WHAT YOU WILL DO
Repeat the data below in full. Pictures must not be part of the copy.
'''
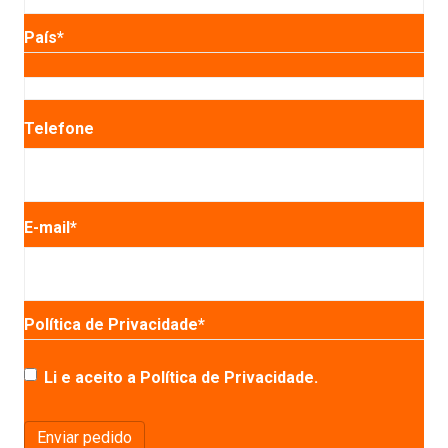
País
*
País
Telefone
E-mail
*
Política de Privacidade
*
Li e aceito a Política de Privacidade.
Enviar pedido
'''
SOLUTION TO THIS PROBLEM
País
*
País
Telefone
E-mail
*
Política de Privacidade
*
Li e aceito a Política de Privacidade.
Enviar pedido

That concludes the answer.